To evaluate the efficacy and safety of perioperative use of recombinant activated factor VII (rFVIIa) in noncardiac patients. We searched electronic databases for randomized controlled trials (RCTs) that involved the use of rFVIIa through December 13, 2019 in noncardiac patients without hemophilia. Two investigators extracted the related data and assessed the quality of the included trials. Eleven RCTs examining 993 perioperative patients were ultimately included. The use of rFVIIa did not decrease all-cause mortality (RR:0.90; 95% CI:0.50,1.64; I2=0.0%; P=0.738), shorten the length of ICU (SMD:-0.15; 95% CI:-0.47,0.17; I2=0.0%; P=0.346) or hospital (SMD:0.42; 95% CI:-0.05,0.89; I2=0.0%; P=0.078) stay, or increase incidence of the thromboembolic events (RR:1.30; 95% CI:0.70,2.41; I2=0.0%; P=0.403) among perioperative patients.

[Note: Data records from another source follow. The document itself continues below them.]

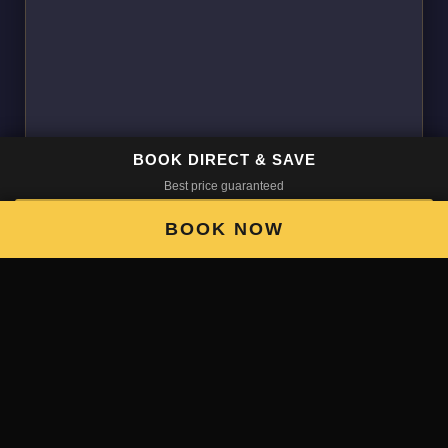
BOOK DIRECT & SAVE
Best price guaranteed
BOOK NOW
BOOK NOW
Fun place, will be going back!
Social if you want it to be but lots of places to chill.
Kind and easygoing staff and a good pool table.
Will be going back next time I'm in Santiago 🙂
• Google ★★★★★
M.C. — USA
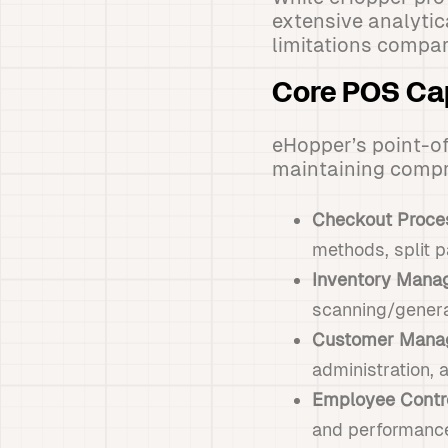
extensive analytic
limitations compar
Core POS Cap
eHopper’s point-of
maintaining compre
Checkout Proce
methods, split p
Inventory Mana
scanning/genera
Customer Mana
administration,
Employee Contr
and performance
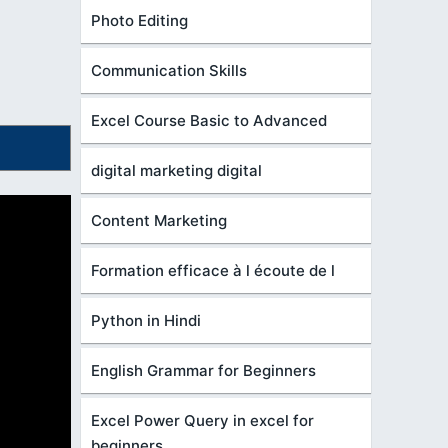
Photo Editing
Communication Skills
Excel Course Basic to Advanced
digital marketing digital
Content Marketing
Formation efficace à l écoute de l
Python in Hindi
English Grammar for Beginners
Excel Power Query in excel for
beginners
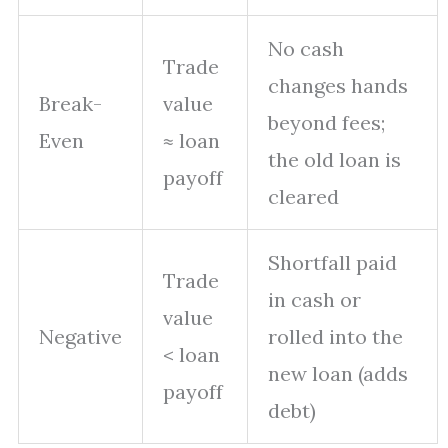
No cash
Trade
changes hands
Break-
value
beyond fees;
Even
≈ loan
the old loan is
payoff
cleared
Shortfall paid
Trade
in cash or
value
Negative
rolled into the
< loan
new loan (adds
payoff
debt)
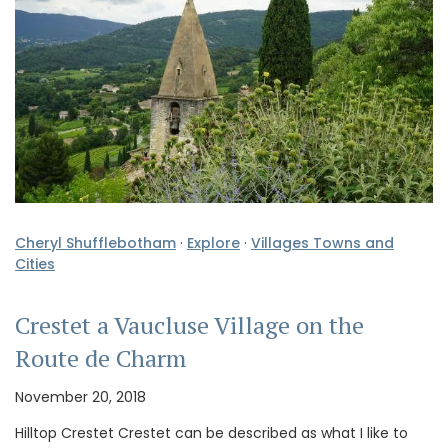
Cheryl Shufflebotham
·
Explore
·
Villages Towns and
Cities
Crestet a Vaucluse Village on the
Route de Charm
November 20, 2018
Hilltop Crestet Crestet can be described as what I like to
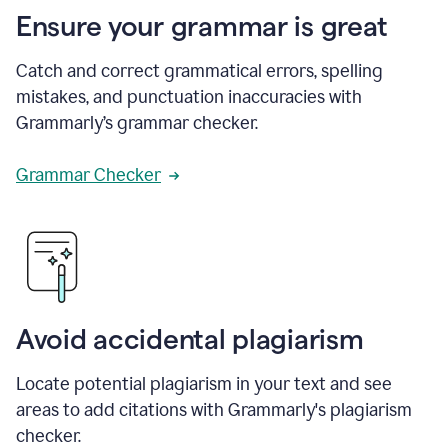
Ensure your grammar is great
Catch and correct grammatical errors, spelling
mistakes, and punctuation inaccuracies with
Grammarly’s grammar checker.
Grammar Checker
Avoid accidental plagiarism
Locate potential plagiarism in your text and see
areas to add citations with Grammarly's plagiarism
checker.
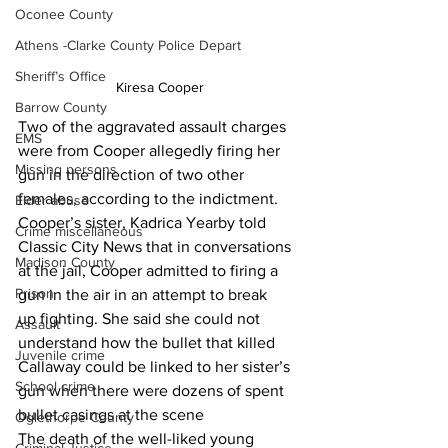
Oconee County
Athens -Clarke County Police Depart
Sheriff’s Office
Kiresa Cooper
Barrow County
Two of the aggravated assault charges 
EMS
were from Cooper allegedly firing her 
Missing persons
gun in the direction of two other 
females, according to the indictment.
Elder abuse
Cooper’s sister, Kadrica Yearby told 
Crime miscellaneous
Classic City News that in conversations 
Madison County
at the jail, Cooper admitted to firing a 
Prison
gun in the air in an attempt to break 
up fighting. She said she could not 
Assault
understand how the bullet that killed 
Juvenile crime
Callaway could be linked to her sister’s 
School crime
gun when there were dozens of spent 
bullet casings at the scene
Oglethorpe County
The death of the well-liked young 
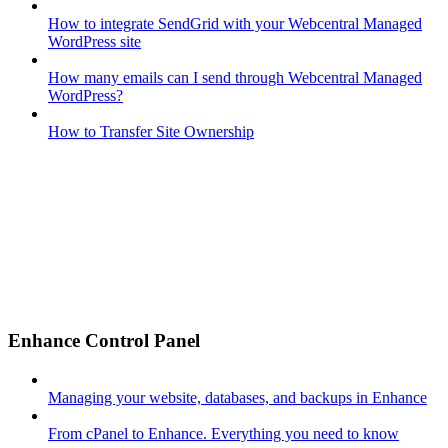
How to integrate SendGrid with your Webcentral Managed
WordPress site
How many emails can I send through Webcentral Managed
WordPress?
How to Transfer Site Ownership
Enhance Control Panel
Managing your website, databases, and backups in Enhance
From cPanel to Enhance. Everything you need to know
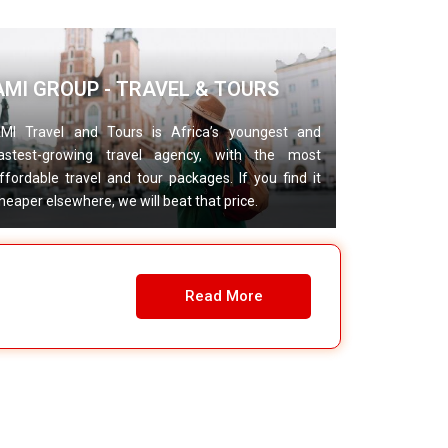
AMI GROUP - TRAVEL & TOURS
MI Travel and Tours is Africa’s youngest and
astest-growing travel agency, with the most
ffordable travel and tour packages. If you find it
heaper elsewhere, we will beat that price.
Read More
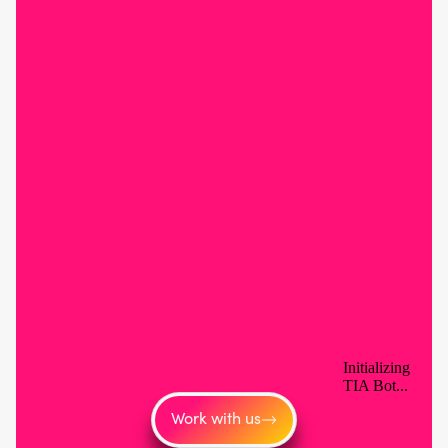
Work with us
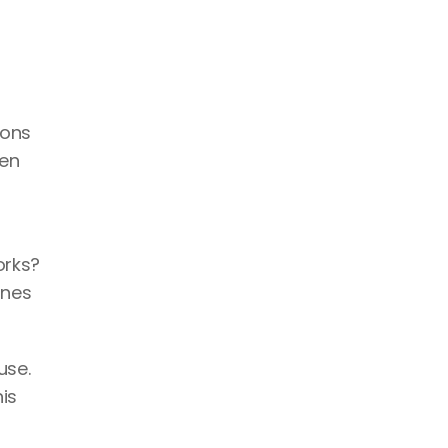
ons 
en 
rks? 
nes 
se. 
s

However, individual RCT analyses showed that the use of rFVIIa could reduce the volume of blood loss (including prostatic cancer, severe acute pancreatitis (SAP), and spinal disease) and the transfusion of RBCs (including prostatic cancer, SAP, and spinal disease) and FFP (SAP) in a subset of perioperative patients. Publication bias was not present. For perioperative hemorrhagic patients, rFVIIa-based hemostatic therapy showed no effect on mortality, ICU or hospital LOS, or the rate of thromboembolic events, although it appears to decrease blood loss and reduce the need for blood product transfusion in a subset of patients.